Consideremos, por exemplo, a hipótese Cerne para o PEV (Os Verdes, para abreviar). Esse bom exemplo de partido esquecido (ou ostracizado). Quem fala nele nos arranjos da esquerda maioritária? Ninguém (
nem o PCP!). No entanto, a presença
green, discreta mais eficaz, do PEV anda por tudo quanto é ambiente. Não há questão de esgoto, bandeira azul, praga de gafanhoto, manchas no mar, descida de rios, níveis das albufeiras, lixeira a céu aberto, resíduo ao deus dará, cimento em cima de falésia, dieta nos colégios internos, prédios com tijolos gastos, girassóis nos verdes prados, crianças obesas, fumo nos bares, casais desavindos, filoxera que ameace o tinto alentejano, toucinho que ofenda Maomé, castração química dos pedófilos, e tantas mais, que Os Verdes não atendam e nele não combatam.

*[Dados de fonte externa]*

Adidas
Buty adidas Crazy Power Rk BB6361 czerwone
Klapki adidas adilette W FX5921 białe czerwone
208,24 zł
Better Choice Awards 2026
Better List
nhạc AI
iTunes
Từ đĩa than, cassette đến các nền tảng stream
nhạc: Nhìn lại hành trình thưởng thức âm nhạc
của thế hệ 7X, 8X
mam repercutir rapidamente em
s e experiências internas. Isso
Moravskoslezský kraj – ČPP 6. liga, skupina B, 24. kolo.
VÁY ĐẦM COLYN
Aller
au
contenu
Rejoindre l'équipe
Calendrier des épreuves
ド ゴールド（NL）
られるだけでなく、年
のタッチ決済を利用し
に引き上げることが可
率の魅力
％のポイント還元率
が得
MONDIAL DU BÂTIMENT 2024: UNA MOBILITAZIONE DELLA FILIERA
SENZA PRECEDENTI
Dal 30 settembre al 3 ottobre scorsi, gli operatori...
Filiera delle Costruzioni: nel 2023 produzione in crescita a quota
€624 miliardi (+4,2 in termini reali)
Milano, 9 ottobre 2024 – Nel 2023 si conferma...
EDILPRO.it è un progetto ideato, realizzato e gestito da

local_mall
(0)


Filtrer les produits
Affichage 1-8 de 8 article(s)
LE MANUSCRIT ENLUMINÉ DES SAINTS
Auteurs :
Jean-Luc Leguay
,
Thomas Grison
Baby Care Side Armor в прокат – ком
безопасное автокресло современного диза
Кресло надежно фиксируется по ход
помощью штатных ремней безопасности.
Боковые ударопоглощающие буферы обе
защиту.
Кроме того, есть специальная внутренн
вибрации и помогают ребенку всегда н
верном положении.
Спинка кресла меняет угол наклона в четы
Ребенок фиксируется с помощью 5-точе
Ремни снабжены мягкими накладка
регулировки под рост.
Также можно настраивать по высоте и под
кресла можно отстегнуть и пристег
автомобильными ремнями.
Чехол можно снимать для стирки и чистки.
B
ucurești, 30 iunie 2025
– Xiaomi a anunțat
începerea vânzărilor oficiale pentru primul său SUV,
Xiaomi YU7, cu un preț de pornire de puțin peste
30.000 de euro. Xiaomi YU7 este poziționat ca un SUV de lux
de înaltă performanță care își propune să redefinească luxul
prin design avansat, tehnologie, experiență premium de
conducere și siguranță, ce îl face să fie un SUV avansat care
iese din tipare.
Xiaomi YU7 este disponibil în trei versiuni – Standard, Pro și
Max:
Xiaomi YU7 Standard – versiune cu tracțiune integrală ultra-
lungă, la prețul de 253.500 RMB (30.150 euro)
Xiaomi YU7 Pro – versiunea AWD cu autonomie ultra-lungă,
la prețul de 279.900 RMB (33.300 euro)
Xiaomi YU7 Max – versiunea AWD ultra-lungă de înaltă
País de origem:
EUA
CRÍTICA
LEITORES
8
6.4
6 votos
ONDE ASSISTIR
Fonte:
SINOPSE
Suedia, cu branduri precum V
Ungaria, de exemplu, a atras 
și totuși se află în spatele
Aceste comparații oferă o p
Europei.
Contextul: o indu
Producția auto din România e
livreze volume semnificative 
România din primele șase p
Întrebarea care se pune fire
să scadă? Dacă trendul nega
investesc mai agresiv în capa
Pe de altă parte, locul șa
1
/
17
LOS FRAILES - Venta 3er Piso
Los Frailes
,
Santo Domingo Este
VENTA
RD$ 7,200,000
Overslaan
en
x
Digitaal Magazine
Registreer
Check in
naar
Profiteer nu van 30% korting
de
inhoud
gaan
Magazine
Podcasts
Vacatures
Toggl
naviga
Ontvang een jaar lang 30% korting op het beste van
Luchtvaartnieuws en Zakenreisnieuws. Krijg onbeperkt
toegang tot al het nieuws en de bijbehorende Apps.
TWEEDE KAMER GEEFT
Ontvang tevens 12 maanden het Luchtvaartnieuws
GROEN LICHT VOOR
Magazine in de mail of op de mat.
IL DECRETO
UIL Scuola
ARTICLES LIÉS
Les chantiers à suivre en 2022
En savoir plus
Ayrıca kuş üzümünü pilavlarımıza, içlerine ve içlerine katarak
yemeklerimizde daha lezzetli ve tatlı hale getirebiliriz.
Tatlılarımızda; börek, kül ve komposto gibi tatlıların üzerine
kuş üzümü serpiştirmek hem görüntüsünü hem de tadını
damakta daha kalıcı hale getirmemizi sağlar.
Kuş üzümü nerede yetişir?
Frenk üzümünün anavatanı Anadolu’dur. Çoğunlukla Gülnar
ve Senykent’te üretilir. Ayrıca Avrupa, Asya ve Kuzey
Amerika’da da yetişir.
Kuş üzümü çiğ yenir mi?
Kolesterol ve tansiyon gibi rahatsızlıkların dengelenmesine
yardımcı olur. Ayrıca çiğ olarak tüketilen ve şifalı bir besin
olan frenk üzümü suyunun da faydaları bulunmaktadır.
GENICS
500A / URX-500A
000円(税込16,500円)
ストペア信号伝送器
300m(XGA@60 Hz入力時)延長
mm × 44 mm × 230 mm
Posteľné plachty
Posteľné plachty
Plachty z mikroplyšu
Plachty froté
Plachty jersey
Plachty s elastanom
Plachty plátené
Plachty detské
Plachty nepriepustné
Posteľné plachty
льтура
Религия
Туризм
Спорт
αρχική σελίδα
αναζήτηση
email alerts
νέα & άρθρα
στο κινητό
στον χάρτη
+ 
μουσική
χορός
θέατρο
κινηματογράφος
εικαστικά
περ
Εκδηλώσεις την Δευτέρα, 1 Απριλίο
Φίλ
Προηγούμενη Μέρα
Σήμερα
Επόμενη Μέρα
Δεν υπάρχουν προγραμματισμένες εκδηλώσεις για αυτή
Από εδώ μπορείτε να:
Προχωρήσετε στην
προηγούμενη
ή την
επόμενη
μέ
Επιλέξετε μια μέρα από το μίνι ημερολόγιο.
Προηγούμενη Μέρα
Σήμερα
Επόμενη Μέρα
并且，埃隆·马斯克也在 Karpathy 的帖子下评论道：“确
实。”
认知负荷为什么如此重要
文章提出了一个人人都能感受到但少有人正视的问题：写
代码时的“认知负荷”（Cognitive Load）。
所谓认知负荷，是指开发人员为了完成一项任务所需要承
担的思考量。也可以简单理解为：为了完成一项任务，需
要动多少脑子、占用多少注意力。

Falta reconhecimento ao Cerne? Pois falta. E talvez daí, exactamente do efeito surpresa, é que o Cerne pode tirar forças para se revelar, afirmar-se e baralhar tudo, para resolver, nas contabilidades parlamentares, as hesitações, as traições, os adiamentos e as cobardias. E a Maioria de Esquerda, a almejada, afinal surgir como o ovo de Colombo através da imponente arbitragem unificadora dos Verdes. Que mais não seja, como reconhecimento do principal feito (talvez o único ecológico) do PEV (Os Verdes) votar-se PCP disfarçado de CDU.
Atenção aos resultados. Sobretudo aos do Cerne. Do PEV, melhor dizendo.